Alleged gunman Nikolas Cruz will plead guilty to the first-degree murder of 17 people at Parkland, Florida’s Marjory Stoneman Douglas High School.

Lawyers for the 23-year-old suspect said Friday that their client would take responsibility for the February 2018 massacre and move on to the penalty phase of his legal battle. A jury, which will begin its selection process in November, will decide whether Cruz receives a life sentence without parole or the death penalty. That hearing is likely to begin in early 2022.


The announcement that Cruz would plead guilty to fatally shooting 14 students and three adults came as he was preparing to go to trial next week for attacking a Broward County corrections officer in November 2018.

Cruz’s team had previously said they would render a guilty plea in exchange for a life sentence, but prosecutors balked at that offer. The pandemic has slowed Cruz’s trial.

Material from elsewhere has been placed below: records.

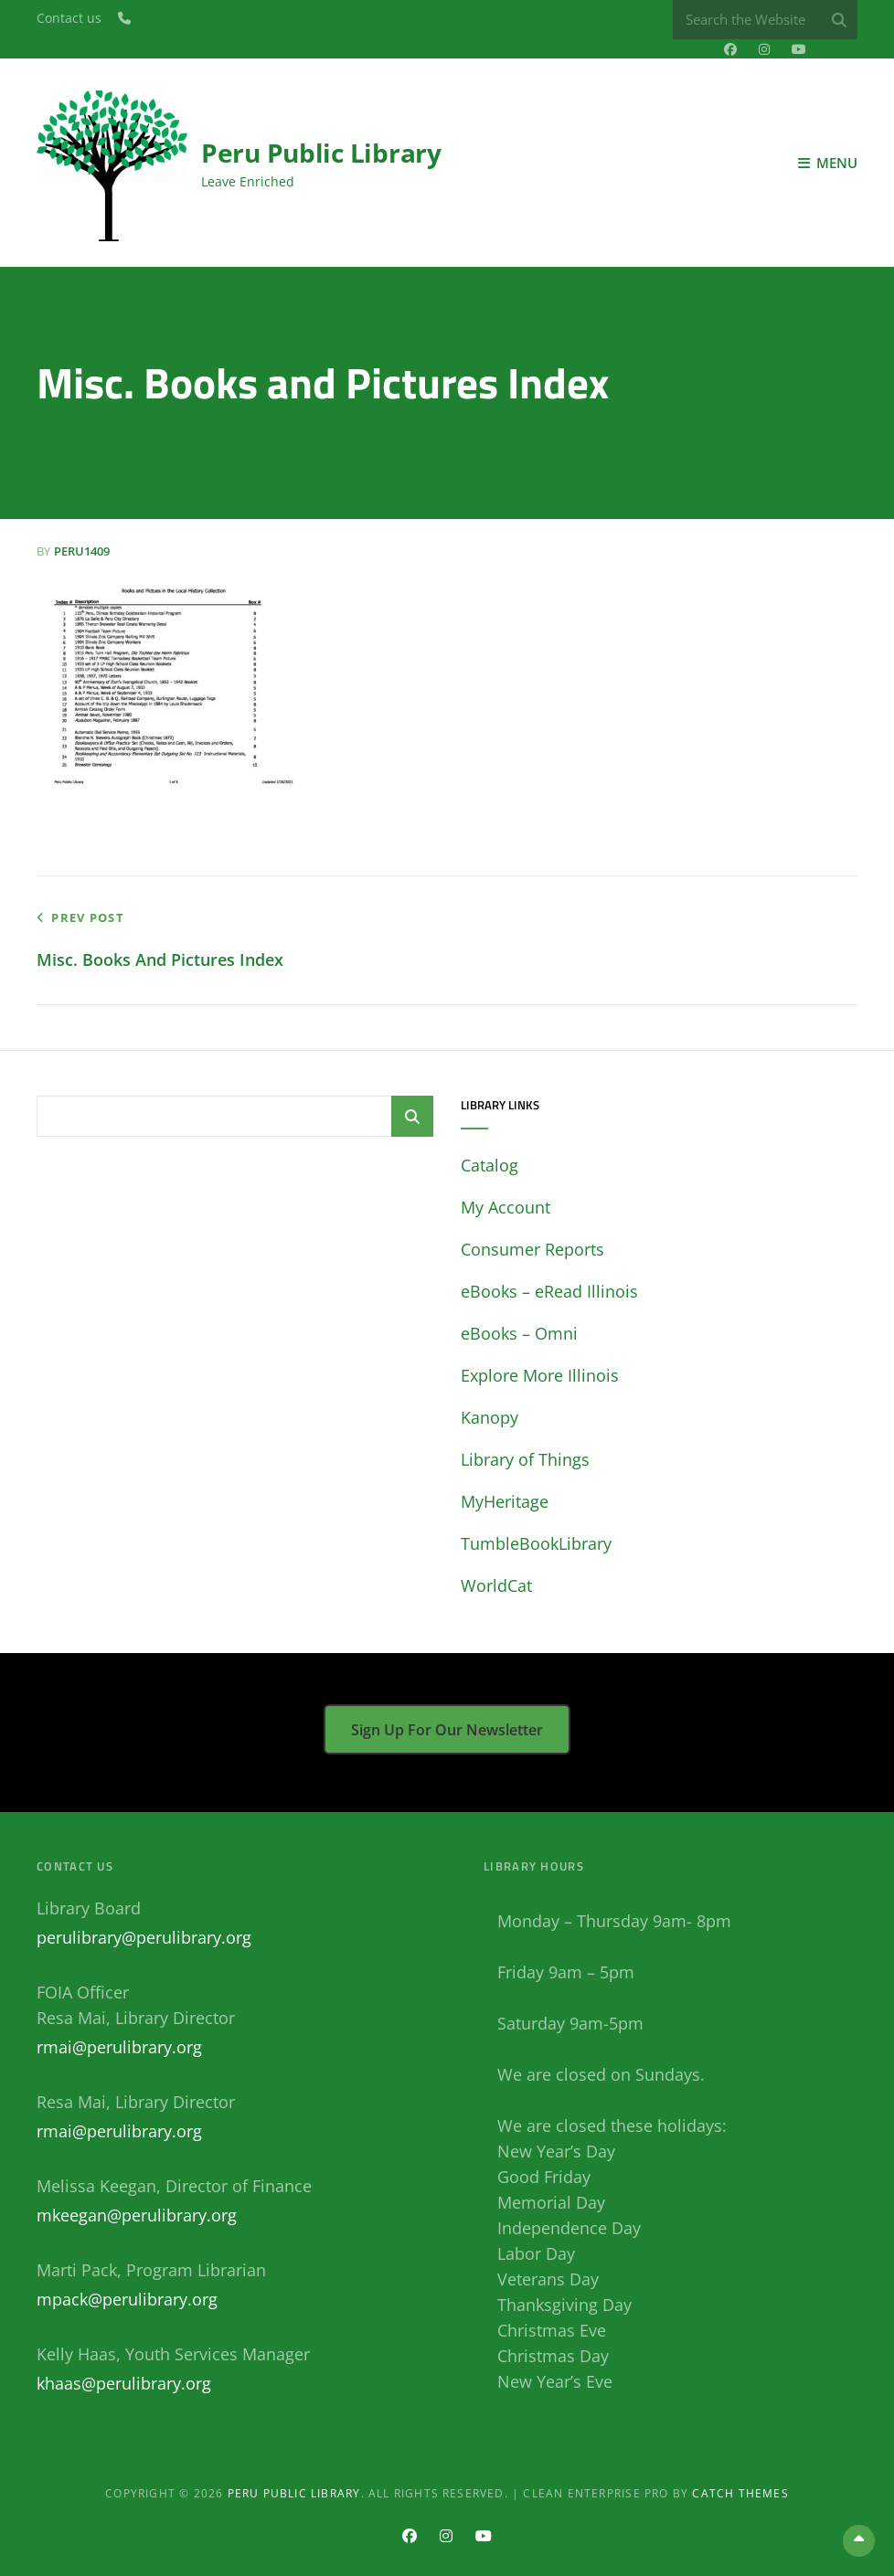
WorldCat (496, 1585)
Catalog (489, 1165)
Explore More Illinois (540, 1375)
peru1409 (82, 551)
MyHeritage (504, 1501)
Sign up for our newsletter (447, 1730)
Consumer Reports (532, 1249)
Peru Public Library (321, 152)
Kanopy (489, 1417)
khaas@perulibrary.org (124, 2383)
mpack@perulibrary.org (127, 2299)
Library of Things (525, 1459)
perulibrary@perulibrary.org (144, 1937)
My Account (505, 1207)
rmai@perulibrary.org (119, 2047)
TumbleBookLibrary (536, 1543)
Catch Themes (740, 2493)
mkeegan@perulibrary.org (137, 2215)
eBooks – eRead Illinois (549, 1291)
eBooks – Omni (519, 1333)
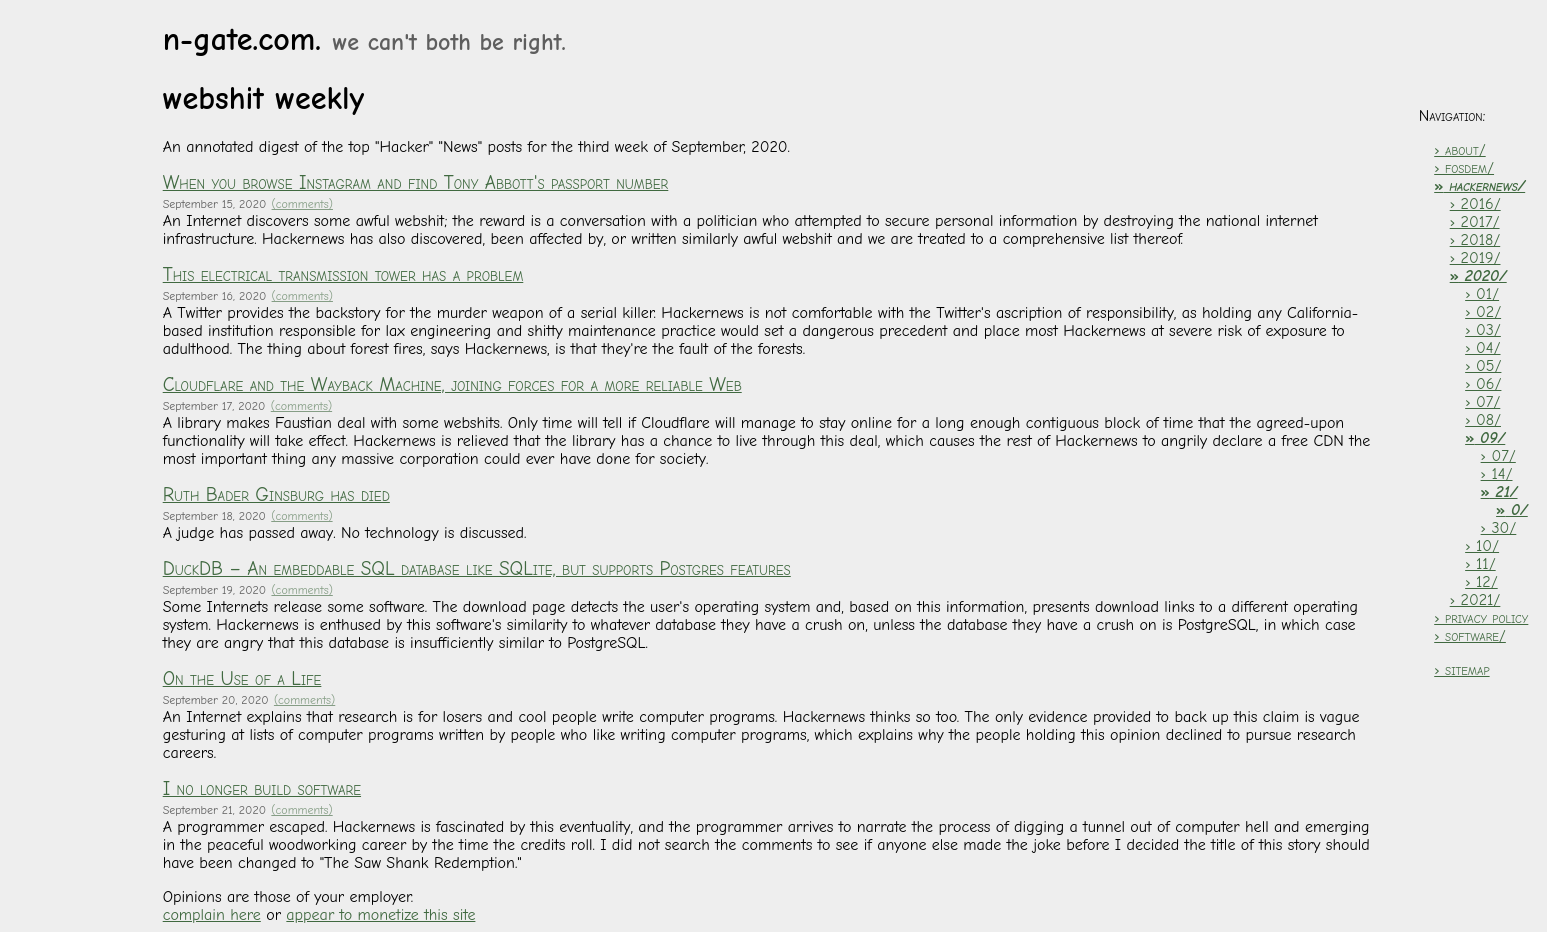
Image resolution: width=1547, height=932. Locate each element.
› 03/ (1483, 330)
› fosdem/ (1464, 168)
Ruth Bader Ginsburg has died (276, 495)
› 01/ (1482, 294)
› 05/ (1483, 366)
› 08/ (1483, 420)
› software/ (1470, 636)
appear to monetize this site (380, 915)
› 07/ (1482, 402)
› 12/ (1481, 582)
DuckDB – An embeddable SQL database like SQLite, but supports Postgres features (477, 569)
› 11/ (1480, 564)
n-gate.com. (364, 39)
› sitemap (1461, 670)
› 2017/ (1475, 222)
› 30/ (1499, 528)
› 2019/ (1475, 258)
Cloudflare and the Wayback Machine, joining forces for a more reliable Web (452, 385)
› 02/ (1483, 312)
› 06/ (1483, 384)
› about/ (1459, 150)
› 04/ (1482, 348)
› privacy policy (1481, 618)
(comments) (302, 204)
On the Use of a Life (242, 679)
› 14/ (1497, 474)
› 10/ (1482, 546)
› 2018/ (1475, 240)
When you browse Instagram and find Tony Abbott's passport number (416, 183)
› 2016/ (1475, 204)
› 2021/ (1475, 600)
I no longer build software (262, 789)
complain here (212, 915)
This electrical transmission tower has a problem (343, 275)
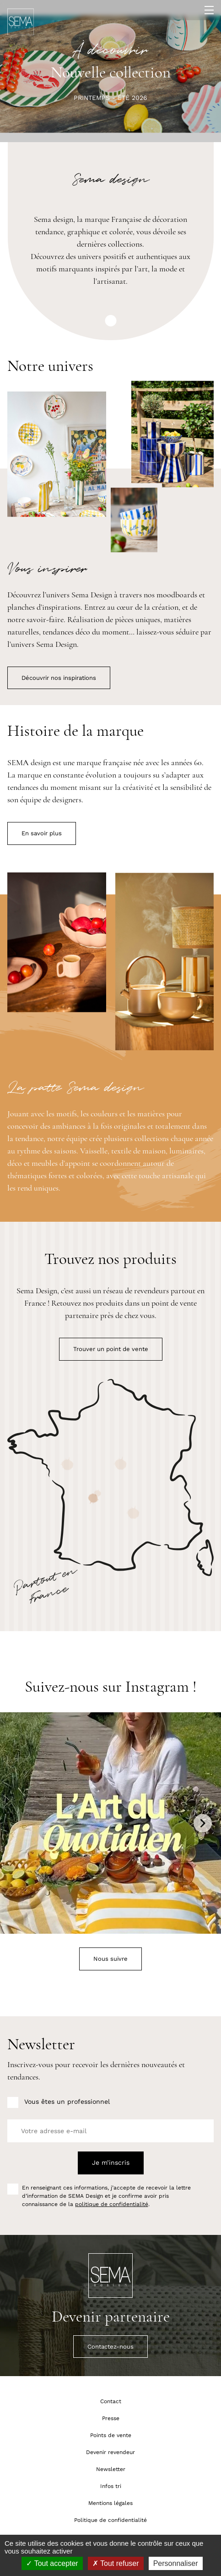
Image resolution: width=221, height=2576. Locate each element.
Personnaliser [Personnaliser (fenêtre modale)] (175, 2563)
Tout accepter (52, 2563)
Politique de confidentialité (110, 2520)
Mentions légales (110, 2503)
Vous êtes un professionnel (67, 2101)
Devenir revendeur (110, 2452)
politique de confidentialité (111, 2204)
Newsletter (110, 2469)
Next (203, 1823)
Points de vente (110, 2435)
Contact (110, 2401)
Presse (110, 2418)
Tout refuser (115, 2563)
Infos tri (110, 2486)
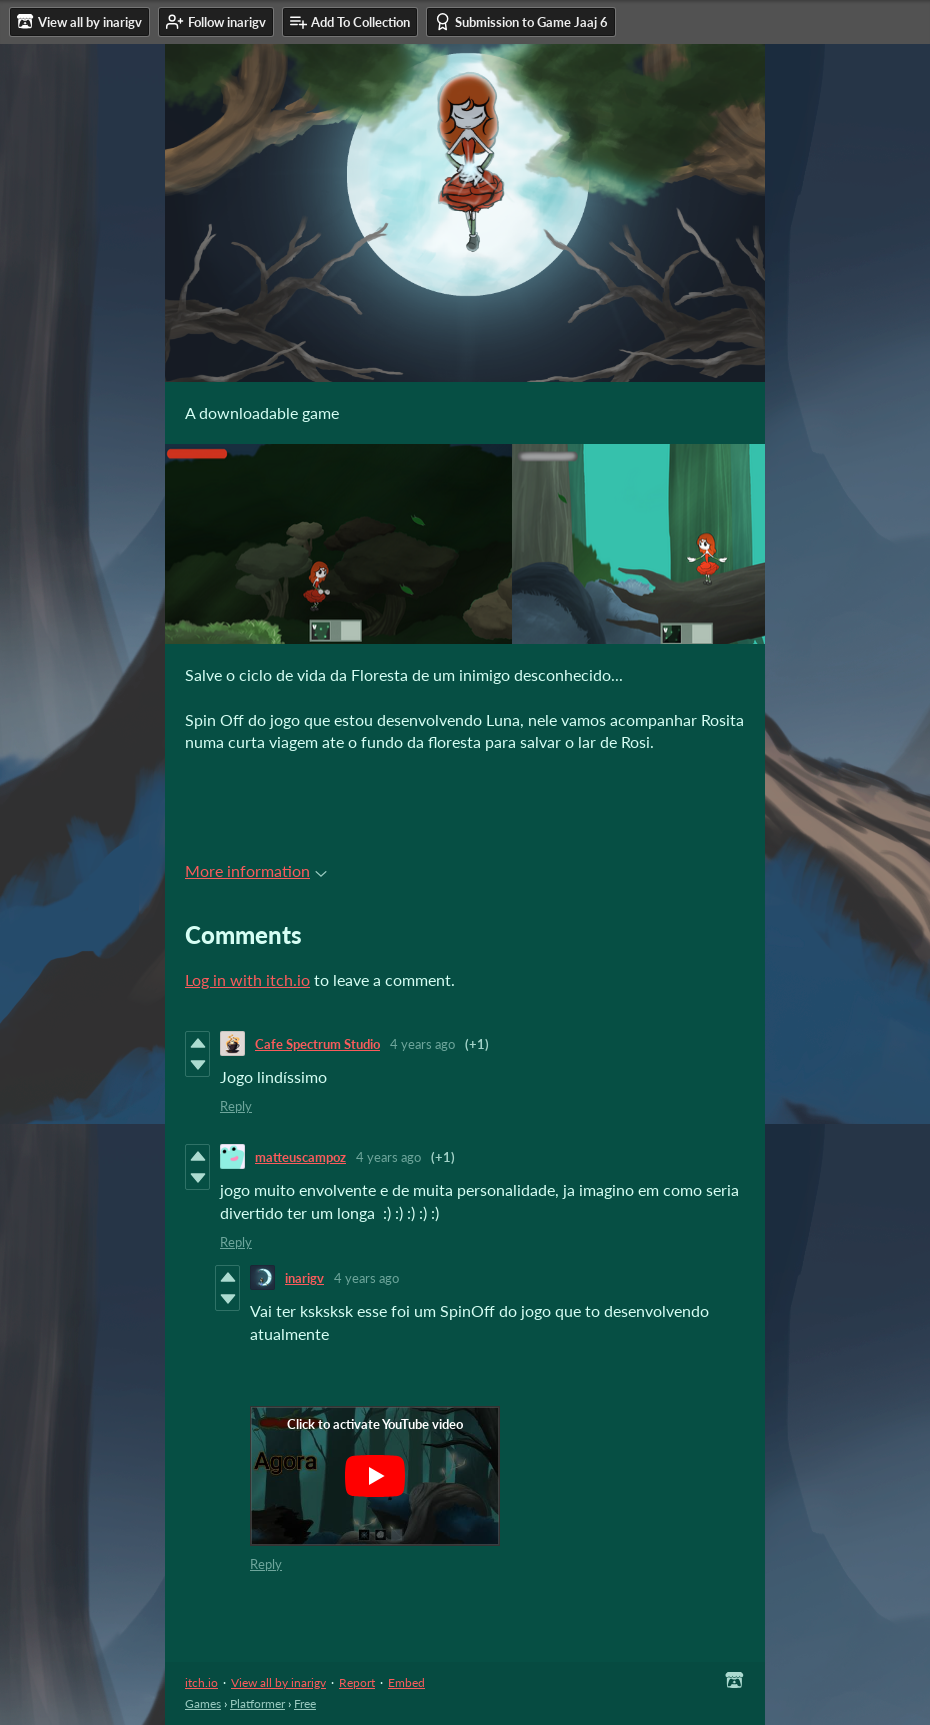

Former Florida prosecutor David Weinstein said Cruz’s guilty plea may be an attempt to show jurors that he is taking responsibility for his actions and is remorseful. It would also spare jurors from repeatedly viewing graphic security videos that could influence their thinking. Weinstein is not involved in Cruz’s case.


Mitch and Annika Dworet, who had one son killed and another injured in the shooting, were the only parents of victims to attend the hearing. Annika said “it’s time” for justice to be served.

“We would like to see him suffer,” she said.

Cruz had been a student at Marjory Stoneman Douglas before being expelled roughly a year before the attack for disciplinary reasons. His mother died four months before his alleged rampage, at which time Cruz began staying with friends. His baggage included 10 guns.

The FBI received a warning a month before the shooting from someone concerned Cruz was capable of killing people. That information was not forwarded to the agents in South Florida. Cruz made videos in 2018 stating he was going to become a school shooter. On Valentine’s Day of that year, at the age of 19, he made good on his warning.